Industri pertambangan, sebagai tulang punggung ekonomi banyak negara, termasuk Indonesia, telah menjadi isu yang kompleks dan kontroversial. Di satu sisi, ia memberikan kontribusi signifikan terhadap pertumbuhan ekonomi dan kesejahteraan masyarakat. Namun, di sisi lain, aktivitas pertambangan seringkali diiringi oleh kerusakan lingkungan yang parah, eksploitasi sumber daya alam yang berlebihan, dan konflik sosial.

Aktivitas pertambangan yang tidak bertanggung jawab telah menyebabkan kerusakan hutan, pencemaran air dan tanah, serta hilangnya keanekaragaman hayati. Bahkan, aktivitas pertambangan yang tidak memperhatikan aspek geologi dapat memicu bencana alam seperti longsor dan banjir. Paradoksnya, alih-alih meningkatkan kesejahteraan masyarakat, pertambangan eksploitatif justru dapat meningkatkan angka kemiskinan dan memperparah kesenjangan sosial. Hal ini disebabkan oleh prioritas perusahaan tambang yang lebih terfokus pada keuntungan ekonomi semata, tanpa mempertimbangkan dampak sosial dan lingkungan.

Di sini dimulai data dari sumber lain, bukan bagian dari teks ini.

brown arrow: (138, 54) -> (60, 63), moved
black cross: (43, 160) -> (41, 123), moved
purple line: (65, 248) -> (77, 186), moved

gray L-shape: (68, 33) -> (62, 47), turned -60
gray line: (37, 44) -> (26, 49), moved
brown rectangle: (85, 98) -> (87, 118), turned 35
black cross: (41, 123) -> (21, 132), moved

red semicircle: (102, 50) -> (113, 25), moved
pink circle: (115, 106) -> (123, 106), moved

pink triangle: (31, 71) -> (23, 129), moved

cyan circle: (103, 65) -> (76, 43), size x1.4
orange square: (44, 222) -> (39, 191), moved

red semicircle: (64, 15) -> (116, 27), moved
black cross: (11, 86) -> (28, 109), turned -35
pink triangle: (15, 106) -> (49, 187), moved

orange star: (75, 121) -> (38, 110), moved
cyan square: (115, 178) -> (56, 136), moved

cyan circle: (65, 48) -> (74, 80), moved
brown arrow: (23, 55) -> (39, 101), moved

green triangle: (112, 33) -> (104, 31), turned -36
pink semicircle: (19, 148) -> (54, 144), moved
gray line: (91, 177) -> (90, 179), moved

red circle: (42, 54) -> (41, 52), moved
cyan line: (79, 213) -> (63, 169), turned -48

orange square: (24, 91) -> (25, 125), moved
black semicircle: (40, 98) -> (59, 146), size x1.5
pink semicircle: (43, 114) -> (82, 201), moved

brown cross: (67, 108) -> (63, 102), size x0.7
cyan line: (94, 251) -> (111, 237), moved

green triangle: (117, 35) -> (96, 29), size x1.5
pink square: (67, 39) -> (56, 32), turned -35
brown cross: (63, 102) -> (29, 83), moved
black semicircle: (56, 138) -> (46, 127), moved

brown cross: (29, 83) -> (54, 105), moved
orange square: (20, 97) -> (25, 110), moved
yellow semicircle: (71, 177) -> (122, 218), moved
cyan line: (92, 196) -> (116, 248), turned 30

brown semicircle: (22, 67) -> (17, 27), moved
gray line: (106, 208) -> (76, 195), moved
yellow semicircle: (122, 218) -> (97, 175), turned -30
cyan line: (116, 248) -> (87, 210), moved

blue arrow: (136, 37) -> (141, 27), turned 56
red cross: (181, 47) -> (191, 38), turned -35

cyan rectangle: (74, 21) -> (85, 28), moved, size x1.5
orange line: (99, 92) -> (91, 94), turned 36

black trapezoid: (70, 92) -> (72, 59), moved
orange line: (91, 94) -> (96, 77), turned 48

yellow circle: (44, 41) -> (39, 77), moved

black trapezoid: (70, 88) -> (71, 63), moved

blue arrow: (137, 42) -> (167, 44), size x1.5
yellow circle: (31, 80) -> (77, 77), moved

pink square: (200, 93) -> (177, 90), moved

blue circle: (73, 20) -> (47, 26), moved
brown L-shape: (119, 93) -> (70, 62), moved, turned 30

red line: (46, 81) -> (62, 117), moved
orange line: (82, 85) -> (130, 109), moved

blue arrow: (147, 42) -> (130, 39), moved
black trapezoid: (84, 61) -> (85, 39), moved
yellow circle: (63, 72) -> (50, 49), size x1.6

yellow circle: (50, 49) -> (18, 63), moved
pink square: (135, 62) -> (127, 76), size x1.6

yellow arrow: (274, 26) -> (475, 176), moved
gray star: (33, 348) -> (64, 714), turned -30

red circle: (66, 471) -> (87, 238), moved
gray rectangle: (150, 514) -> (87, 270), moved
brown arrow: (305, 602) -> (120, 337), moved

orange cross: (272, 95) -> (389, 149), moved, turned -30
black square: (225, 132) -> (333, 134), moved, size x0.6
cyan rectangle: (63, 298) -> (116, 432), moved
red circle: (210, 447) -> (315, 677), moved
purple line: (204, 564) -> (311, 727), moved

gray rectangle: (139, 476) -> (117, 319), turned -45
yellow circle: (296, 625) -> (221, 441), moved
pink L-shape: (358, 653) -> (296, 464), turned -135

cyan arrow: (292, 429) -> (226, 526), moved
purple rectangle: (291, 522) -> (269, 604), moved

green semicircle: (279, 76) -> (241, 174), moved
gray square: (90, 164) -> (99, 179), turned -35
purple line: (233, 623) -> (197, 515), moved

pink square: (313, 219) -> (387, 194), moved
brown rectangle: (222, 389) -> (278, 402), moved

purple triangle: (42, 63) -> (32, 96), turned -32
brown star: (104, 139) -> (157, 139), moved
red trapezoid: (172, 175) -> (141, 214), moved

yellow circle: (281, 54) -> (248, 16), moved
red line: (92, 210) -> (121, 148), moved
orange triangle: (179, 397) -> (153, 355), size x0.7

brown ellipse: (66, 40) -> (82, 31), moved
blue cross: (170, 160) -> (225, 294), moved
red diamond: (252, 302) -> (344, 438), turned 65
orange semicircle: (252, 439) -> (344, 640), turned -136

Masalah semakin diperparah dengan kurangnya transparansi informasi mengenai dampak lingkungan dan sosial dari aktivitas pertambangan. Praktik menyembunyikan informasi ini merupakan pengkhianatan terhadap hak publik untuk mengetahui dan berpartisipasi dalam pengambilan keputusan terkait pengelolaan sumber daya alam

Kasus penolakan tambang timah laut di Desa Batu Beriga, Bangka Belitung, menjadi bukti nyata bahwa masyarakat telah semakin sadar akan dampak negatif dari aktivitas pertambangan. Warga setempat menolak tambang karena khawatir akan kerusakan lingkungan dan dampaknya terhadap mata pencaharian mereka.